Sōseki vs. Shakespeare: Two Giants of World Literature


Born 150 years ago, Natsume Sōseki was Japan’s first great modern writer. For much of his writing career, though, he had his eyes on another literary titan—William Shakespeare. The critic Damian Flanagan examines how this Japanese challenger took on the British champ.

Taking On the Bard

The American writer Ernest Hemingway once compared writers to boxers, amusingly speculating who would beat whom in a bout. Hemingway, the master of the short story, believed he could beat Tolstoy over three rounds, but that the Russian would certainly triumph over fifteen. But the real gold standard for Hemingway was Shakespeare—“the champ,” the absolute against which you measured your own worth as a writer.

In more Eurocentric days, it was common to refer to a country’s best playwright or writer as “their Shakespeare.” In the case of Japan, the writer who most commonly got this epithet was the Edo-period dramatist Chikamatsu Monzaemon (1653–1725).

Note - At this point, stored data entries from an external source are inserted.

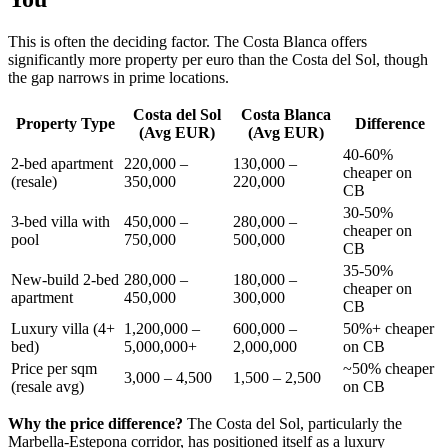
This is often the deciding factor. The Costa Blanca offers
significantly more property per euro than the Costa del Sol, though
the gap narrows in prime locations.
Costa del Sol
Costa Blanca
Property Type
Difference
(Avg EUR)
(Avg EUR)
40-60%
2-bed apartment
220,000 –
130,000 –
cheaper on
(resale)
350,000
220,000
CB
30-50%
3-bed villa with
450,000 –
280,000 –
cheaper on
pool
750,000
500,000
CB
35-50%
New-build 2-bed
280,000 –
180,000 –
cheaper on
apartment
450,000
300,000
CB
Luxury villa (4+
1,200,000 –
600,000 –
50%+ cheaper
bed)
5,000,000+
2,000,000
on CB
Price per sqm
~50% cheaper
3,000 – 4,500
1,500 – 2,500
(resale avg)
on CB
Why the price difference?
The Costa del Sol, particularly the
Marbella-Estepona corridor, has positioned itself as a luxury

Needless to say, the “Shakespeare of Japan” term tells you nothing about Chikamatsu—who had, of course, never even heard of Shakespeare.

Another Japanese writer is a much worthier opponent to take on the Shakespearian mantle—a man so profoundly versed in the English bard that he owned Shakespeare’s complete works in multiple editions. Our contender is a Japanese scholar so expert in English literature that he became the first Japanese lecturer in the subject at the elite Tokyo Imperial University. He clearly gleans everything he can from the champ, analyzing his works in great detail and devoting an entire term’s teaching to each Shakespeare play.

This contender is ambitious, seething with pent-up literary aspiration and creative ideas. He feels oppressed by the entire world of literary scholarship and the supremacy of English literature including, especially, the world domination of Shakespeare. He scratches out masterpiece novels in the evenings, while holding down three teaching jobs and cooped up in a rented house crowded by his wife and four young children. It takes him just two weeks to write novels that will be later regarded as some of the greatest masterpieces of modern Japanese literature.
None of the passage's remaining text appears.